Seventy-nine per cent of the 87 companies assessed by Baptist World Aid for its 2016 Australian Fashion Report had engaged in some effort to know their tier two suppliers, up from 41 per cent in 2013. However, Baptist advocacy manager, Gershon Nimbalker, said that only around five per cent have full visibility over their tier three supply operations.
“In 2017, we’ll see a significant uptick in how much each company knows of their primary fibres,” Nimbalker said. “Transparency is one of those critical measures that builds trust with consumers and genuinely makes companies engage with and look at their supply chain practices.”
The pricing conundrum
The shift towards tiers two and three visibility is going to require ongoing investment from retailers and major wholesalers, which is a tough sell in a competitive market where consumers are accustomed to paying such low prices for goods.
Although there is some inclination that attitudes are changing, a Nielsen report released late last year indicated that 66 per cent of global consumers are willing to pay more for sustainable goods (up from 50 per cent in 2013). It also revealed that in 2015, global growth for brands that embraced sustainability was three per cent higher than those that didn’t.
“We know that there are a number of brands that charge a lot more that don’t actually translate to improved protection for the workers,” Nimbalker argued. “We need to raise awareness that rock-bottom prices will often be inconsistent with workers earning a living wage.”
However, the question of whether consumers will actually vote with their wallets when confronted with consumption choices is contentious. Michael Parkinson, general manager of operations for DesignWorks — the wholesaler who now graces the ‘nice’ list after a few appearances on the ‘naughty’ side — says that there’s a disconnect between consumers and retailers.
“Our business lives at that low-profit high volume space in the industry and its highly competitive. All the majors – Big W, Target, and Kmart – compete with each other in that space,” Parkinson told IRW.
“Eventually, people will spend more, but at the moment, there’s a level of distrust: Is the claim real? is it validated? Can I be sure that if I put this extra dollar in over here that I’m actually contributing to somebody’s life in a good way?” Parkinson said.

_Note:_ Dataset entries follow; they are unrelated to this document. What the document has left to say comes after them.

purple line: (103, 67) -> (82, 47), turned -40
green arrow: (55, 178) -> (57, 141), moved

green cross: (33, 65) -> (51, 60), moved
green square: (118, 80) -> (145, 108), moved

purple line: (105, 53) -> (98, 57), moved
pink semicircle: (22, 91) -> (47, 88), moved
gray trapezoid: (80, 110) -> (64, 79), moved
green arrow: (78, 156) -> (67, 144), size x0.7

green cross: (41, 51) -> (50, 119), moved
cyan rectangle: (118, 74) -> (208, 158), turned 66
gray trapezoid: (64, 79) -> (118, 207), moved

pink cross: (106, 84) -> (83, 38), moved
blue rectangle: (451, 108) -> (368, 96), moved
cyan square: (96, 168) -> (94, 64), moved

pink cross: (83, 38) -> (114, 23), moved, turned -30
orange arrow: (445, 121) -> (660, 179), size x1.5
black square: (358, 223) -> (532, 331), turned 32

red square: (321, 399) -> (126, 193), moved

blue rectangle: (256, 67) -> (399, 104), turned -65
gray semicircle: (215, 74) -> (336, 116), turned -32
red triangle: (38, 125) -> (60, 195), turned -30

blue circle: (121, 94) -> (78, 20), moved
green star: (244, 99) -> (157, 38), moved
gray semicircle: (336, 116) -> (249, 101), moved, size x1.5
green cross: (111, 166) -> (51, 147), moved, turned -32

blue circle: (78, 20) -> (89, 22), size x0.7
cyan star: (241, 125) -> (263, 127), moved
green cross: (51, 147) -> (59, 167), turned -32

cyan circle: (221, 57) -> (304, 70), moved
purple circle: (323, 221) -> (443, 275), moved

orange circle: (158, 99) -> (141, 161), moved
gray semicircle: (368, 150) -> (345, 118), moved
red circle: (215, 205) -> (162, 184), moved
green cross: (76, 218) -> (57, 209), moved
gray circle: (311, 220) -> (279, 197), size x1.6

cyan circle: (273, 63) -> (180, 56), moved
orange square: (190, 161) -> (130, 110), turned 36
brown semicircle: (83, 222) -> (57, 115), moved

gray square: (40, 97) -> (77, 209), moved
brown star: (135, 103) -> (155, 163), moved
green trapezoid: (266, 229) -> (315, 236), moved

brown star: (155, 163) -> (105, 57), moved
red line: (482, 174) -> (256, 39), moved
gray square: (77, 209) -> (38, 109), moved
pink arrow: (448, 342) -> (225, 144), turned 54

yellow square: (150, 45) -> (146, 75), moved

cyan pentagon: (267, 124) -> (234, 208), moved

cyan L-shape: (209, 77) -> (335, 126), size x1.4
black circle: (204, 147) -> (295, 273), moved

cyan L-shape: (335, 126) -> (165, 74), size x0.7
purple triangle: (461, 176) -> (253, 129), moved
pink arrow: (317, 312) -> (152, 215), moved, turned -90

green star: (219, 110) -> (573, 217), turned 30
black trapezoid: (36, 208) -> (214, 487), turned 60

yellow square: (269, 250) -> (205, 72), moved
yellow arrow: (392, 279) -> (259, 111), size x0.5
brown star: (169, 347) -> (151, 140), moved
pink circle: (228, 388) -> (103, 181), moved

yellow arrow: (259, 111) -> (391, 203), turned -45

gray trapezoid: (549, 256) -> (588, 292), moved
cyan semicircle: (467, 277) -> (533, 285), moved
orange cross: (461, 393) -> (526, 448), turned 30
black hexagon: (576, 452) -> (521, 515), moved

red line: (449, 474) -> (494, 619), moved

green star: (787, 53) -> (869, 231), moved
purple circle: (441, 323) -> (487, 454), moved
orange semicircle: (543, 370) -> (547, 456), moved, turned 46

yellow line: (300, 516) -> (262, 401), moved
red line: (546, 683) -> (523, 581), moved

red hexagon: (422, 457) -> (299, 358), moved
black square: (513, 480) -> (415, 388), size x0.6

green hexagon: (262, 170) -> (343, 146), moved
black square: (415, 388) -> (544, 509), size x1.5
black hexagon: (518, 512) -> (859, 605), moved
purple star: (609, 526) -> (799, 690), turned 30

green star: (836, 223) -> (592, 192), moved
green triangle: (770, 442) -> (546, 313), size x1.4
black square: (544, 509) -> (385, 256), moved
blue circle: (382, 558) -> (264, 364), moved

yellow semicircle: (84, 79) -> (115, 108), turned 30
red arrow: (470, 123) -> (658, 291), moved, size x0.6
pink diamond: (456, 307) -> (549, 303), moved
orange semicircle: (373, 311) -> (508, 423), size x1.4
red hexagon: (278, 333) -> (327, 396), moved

KPMG consumer markets analyst Trent Duvall doesn’t think Australian shoppers are quite there either. Speaking to IRW, he predicted that consumers are more likely to want it both ways, demanding ethical sourcing and the prices they are accustomed to.
“In this day and age, I don’t see prices giving. This is what consumers are willing to pay,” Duvall said. “They’re expecting that they’re already paying for their share of the ethical sourcing…it comes down to how you cost-effectively manage that.”
“It’s what price your brand is worth, and that’s the question the owners and management of organisations need to ask. Can they afford to have their name on the front page, and what’s the cost?” he continued.
According to Perlstein, retailers who invest are most likely to reap the benefits in terms of sales growth at current margins, particularly as the brand marketing around ethical sourcing ramps up over the next few years.
“Companies that do this will prevail. It may be a situation where the ethical companies do a whole lot better over time. Not because they’ve lifted prices to compensate for costs, but because of the storytelling around what they’re doing,” Perlstein said.
With transparency as the operative term in the minds of consumers, Parkinson revealed that DesignWorks is currently working towards utilising the same types of supply chain technology currently helping groups like SFG enable omnichannel to actually deliver product stories to consumers.
“We’re working on QR codes and trying to get some barcoding in on ticketing from ticket talkers that we can link back into our factories,” he explained. “The idea is that you can actually scan [products] and see the factory it was made in and read bios of some of the people who work there.”